YOUR GOAL: Your answer must consist of exactly the lines below, starting with the line with "Screenshot is 743x2576." and going on through the line with "千代田区 (256, 2134)", and nothing else.

RECORDS TO PROCESS:

((

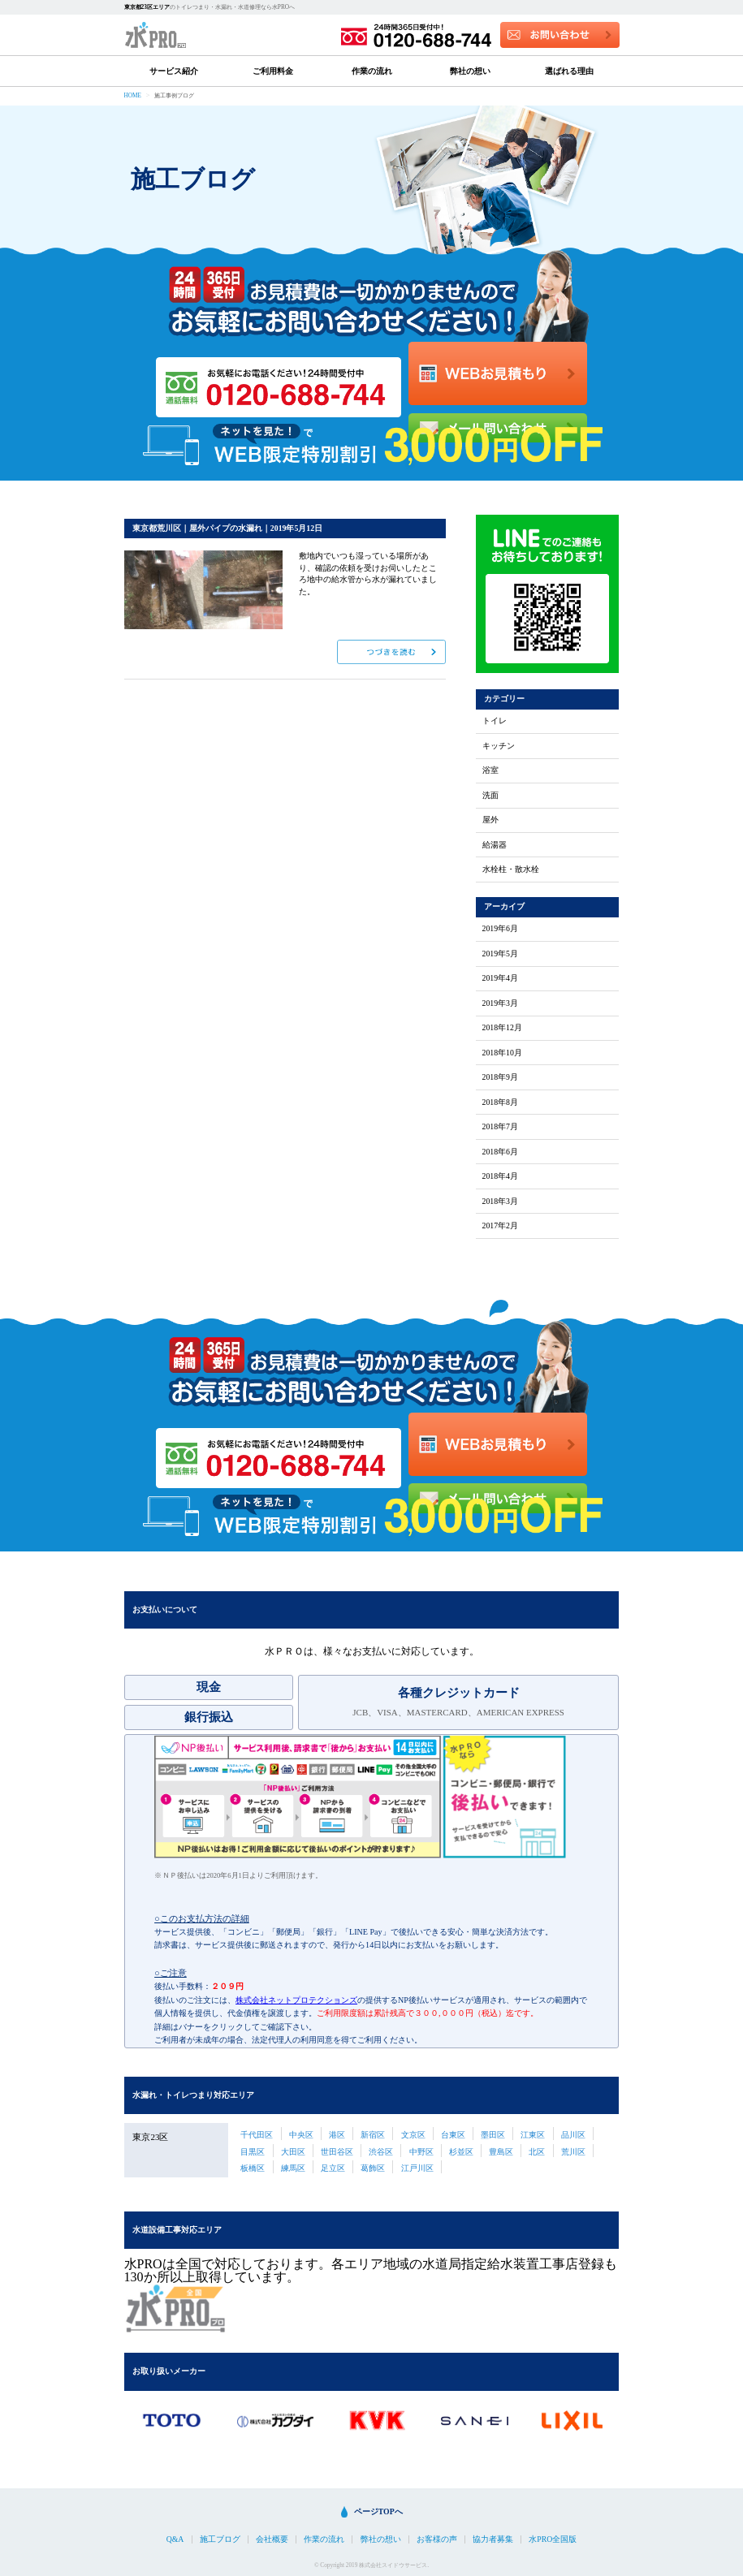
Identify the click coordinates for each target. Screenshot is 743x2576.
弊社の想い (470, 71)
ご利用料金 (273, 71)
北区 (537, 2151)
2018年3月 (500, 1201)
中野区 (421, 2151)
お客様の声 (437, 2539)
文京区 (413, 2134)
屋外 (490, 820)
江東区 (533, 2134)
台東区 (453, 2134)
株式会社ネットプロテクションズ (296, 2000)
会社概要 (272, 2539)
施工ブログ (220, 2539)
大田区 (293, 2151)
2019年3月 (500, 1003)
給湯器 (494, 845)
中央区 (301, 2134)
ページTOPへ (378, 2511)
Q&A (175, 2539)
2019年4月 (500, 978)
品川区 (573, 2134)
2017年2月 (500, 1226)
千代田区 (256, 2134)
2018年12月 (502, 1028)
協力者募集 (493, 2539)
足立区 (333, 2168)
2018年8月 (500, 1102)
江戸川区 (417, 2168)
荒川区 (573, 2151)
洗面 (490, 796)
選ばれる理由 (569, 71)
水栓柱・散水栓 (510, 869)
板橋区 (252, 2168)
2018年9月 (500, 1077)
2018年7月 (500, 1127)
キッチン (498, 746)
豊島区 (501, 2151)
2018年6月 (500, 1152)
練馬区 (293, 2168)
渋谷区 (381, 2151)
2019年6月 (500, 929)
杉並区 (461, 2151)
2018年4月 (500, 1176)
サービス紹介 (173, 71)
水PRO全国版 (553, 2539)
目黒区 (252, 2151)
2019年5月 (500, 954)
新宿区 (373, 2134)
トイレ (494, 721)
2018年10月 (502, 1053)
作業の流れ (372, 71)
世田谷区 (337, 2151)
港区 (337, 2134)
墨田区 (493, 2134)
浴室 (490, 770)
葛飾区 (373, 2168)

))
((

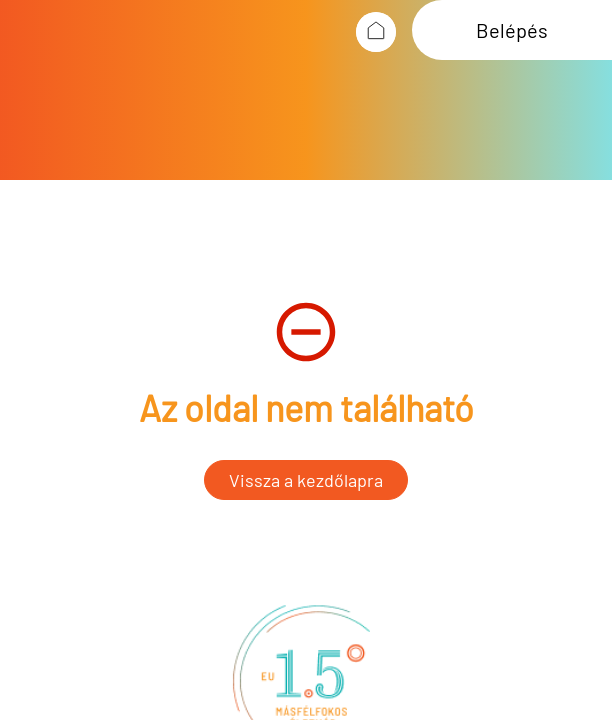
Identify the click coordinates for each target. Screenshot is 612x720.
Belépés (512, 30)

))

ANSWER:
Identify the click coordinates for each target. Screenshot is 743x2576.
弊社の想い (470, 71)
ご利用料金 (273, 71)
北区 (537, 2151)
2018年3月 (500, 1201)
中野区 (421, 2151)
お客様の声 (437, 2539)
文京区 (413, 2134)
屋外 (490, 820)
江東区 (533, 2134)
台東区 (453, 2134)
株式会社ネットプロテクションズ (296, 2000)
会社概要 (272, 2539)
施工ブログ (220, 2539)
大田区 (293, 2151)
2019年3月 (500, 1003)
給湯器 (494, 845)
中央区 (301, 2134)
ページTOPへ (378, 2511)
Q&A (175, 2539)
2019年4月 (500, 978)
品川区 (573, 2134)
2017年2月 (500, 1226)
千代田区 (256, 2134)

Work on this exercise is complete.